The B.C. legislature will try to make amends today for the racist provincial policies and attitude that led to the Chinese head tax.

I wonder what all the long-gone newspaper hacks — my professional ancestors — would make of the day’s events. Because they put in years of work whipping up the hysteria on which the policies were based and egging on the politicians to go further in excluding Chinese from B.C. and curbing the lives of those already here.

Press gallery group photos stretching back a century grace a stairwell at the legislature. They show a shifting collection of white men, most of whom helped keep readers outraged at the prospect of Chinese people coming to B.C. to make lives for their families, exactly as Europeans did. They are the working stiffs who filed copy as directed to keep the story going. They reported to editors who responded to the public appetite and wrote raving commentaries about the horrors represented by Asian immigrants, then demanded that politicians react.

When it comes to making a judgment on a public issue, it’s pretty clear — retrospectively — the media of the day blew the call. The only saving grace is that almost the entire society of the day was on the same wavelength. Pretty much every group ended up on what turned out to be the wrong side of the issue. But as someone who watches history go by from the same seats, it’s fascinating for me to think about how comprehensively wrong those generations of newspapermen were.
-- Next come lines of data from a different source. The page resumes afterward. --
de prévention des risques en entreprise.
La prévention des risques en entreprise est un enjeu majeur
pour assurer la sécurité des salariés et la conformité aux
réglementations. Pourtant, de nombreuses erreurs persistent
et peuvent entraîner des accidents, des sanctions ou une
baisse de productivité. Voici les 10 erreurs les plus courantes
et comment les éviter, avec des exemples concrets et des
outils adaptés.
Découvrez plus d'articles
Historian Patricia Roy has spent years reading their copy in researching her books on the topic. In The Oriental Question, she made observations about the role of newspapers. Whether they make or reflect public opinion, is always debatable. “Had they followed lines of argument incompatible with the majority opinion of their readers and advertisers, they were unlikely to survive.”
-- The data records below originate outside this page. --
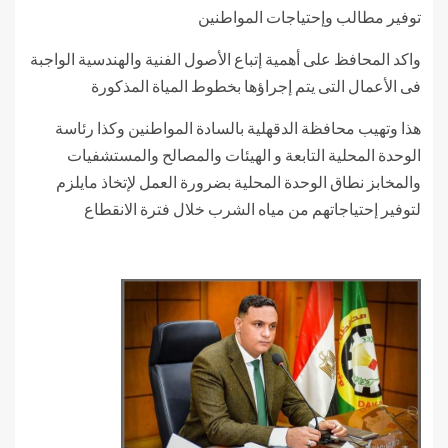
توفير مطالب وإحتياجات المواطنين
واكد المحافظ على أهمية إتباع الأصول الفنية والهندسية الواجبة
فى الأعمال التى يتم إجراؤها بخطوط المياة المذكورة
هذا وتهيب محافظة الدقهلية بالسادة المواطنين وكذا رئاسة
الوحدة المحلية التابعة و الهيئات والمصالح والمستشفيات
والمخابز نطاق الوحدة المحلية بضرورة العمل لإتخاذ مايلزم
لتوفير إحتياجاتهم من مياه الشرب خلال فترة الانقطاع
Maybe that’s what led to observations like this, from the Prince George Herald: “If you believe in the superiority of the white race, do your duty (by not patronizing Asian-run businesses).”
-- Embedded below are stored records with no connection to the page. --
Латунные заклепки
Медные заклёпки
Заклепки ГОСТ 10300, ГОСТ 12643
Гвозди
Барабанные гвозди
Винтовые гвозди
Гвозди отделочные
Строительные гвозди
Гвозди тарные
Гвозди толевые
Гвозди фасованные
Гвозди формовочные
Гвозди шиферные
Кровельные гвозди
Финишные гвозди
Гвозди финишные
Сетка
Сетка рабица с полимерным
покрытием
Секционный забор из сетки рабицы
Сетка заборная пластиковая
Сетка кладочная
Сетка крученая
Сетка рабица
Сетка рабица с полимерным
The Vancouver World was one of the most vehement anti-Asian papers. After some laundries in Vancouver closed, the paper suggested that Chinese-run businesses didn’t contribute to the economy because owners sent their money “home to the Flowery Kingdom to await the exigencies of pleasant old age.”

After a Chinese student came second in a school scholastic event, the Daily Colonist in Victoria opined: “We hold no brief for Chinese children, nor to the mixture of the Orient and the Occident in the schools.” The writer concluded that if white children were spurred to further study, the Chinese may be “a blessing in disguise.”

Over the run of the anti-Asian chapter, it was a rare example of (back-handed) tolerance. A year later an Asian student won the contest outright. The Vancouver Sun responded with this: “The yellow peril is not yellow battleships or yellow settlers, but yellow intelligence.”

Linking Chinese immigrants to drugs, gambling and squalor was a standard story in those years. The Nanaimo Free Press observed: “Individually we like and admire them. But those foreign characteristics we find interesting … lead to a veritable Chinese puzzle when these people are placed in the same social conditions as ourselves … by reason of their divergent standards of living and conduct.”

The Western Methodist Recorder said in 1921 that B.C. should teach respect for laws, “remembering that if we fail to Canadianize the Oriental, he will not fail to Orientalise us.”

It’s just a scant sampling of appalling coverage. It’s not for me to apologize for how media long ago reflected or amplified the world as it was. But it’s for all of us to remember how the prevailing view of the day doesn’t always turn out to be the right one.